Collected data:
------------------------

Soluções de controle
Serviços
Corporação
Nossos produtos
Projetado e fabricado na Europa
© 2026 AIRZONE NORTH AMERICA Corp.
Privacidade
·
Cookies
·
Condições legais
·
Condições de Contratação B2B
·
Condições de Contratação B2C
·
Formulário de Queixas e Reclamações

------------------------

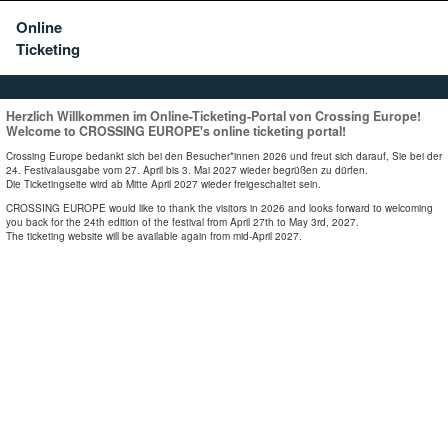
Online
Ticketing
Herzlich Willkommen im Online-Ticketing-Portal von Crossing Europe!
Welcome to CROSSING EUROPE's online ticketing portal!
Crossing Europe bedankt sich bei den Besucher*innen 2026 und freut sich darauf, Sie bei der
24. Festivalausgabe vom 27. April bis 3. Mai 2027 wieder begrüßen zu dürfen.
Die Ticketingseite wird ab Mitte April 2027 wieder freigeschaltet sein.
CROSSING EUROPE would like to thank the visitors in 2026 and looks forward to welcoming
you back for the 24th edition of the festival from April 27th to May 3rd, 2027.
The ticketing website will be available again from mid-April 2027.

------------------------

**What you should do**: When you reach the line with "Projetado e fabricado na Europa" in the records above, start writing out lines exactly, and stop once the line with "Formulário de Queixas e Reclamações" has been written; include nothing else.

**Reply**:
Projetado e fabricado na Europa
© 2026 AIRZONE NORTH AMERICA Corp.
Privacidade
·
Cookies
·
Condições legais
·
Condições de Contratação B2B
·
Condições de Contratação B2C
·
Formulário de Queixas e Reclamações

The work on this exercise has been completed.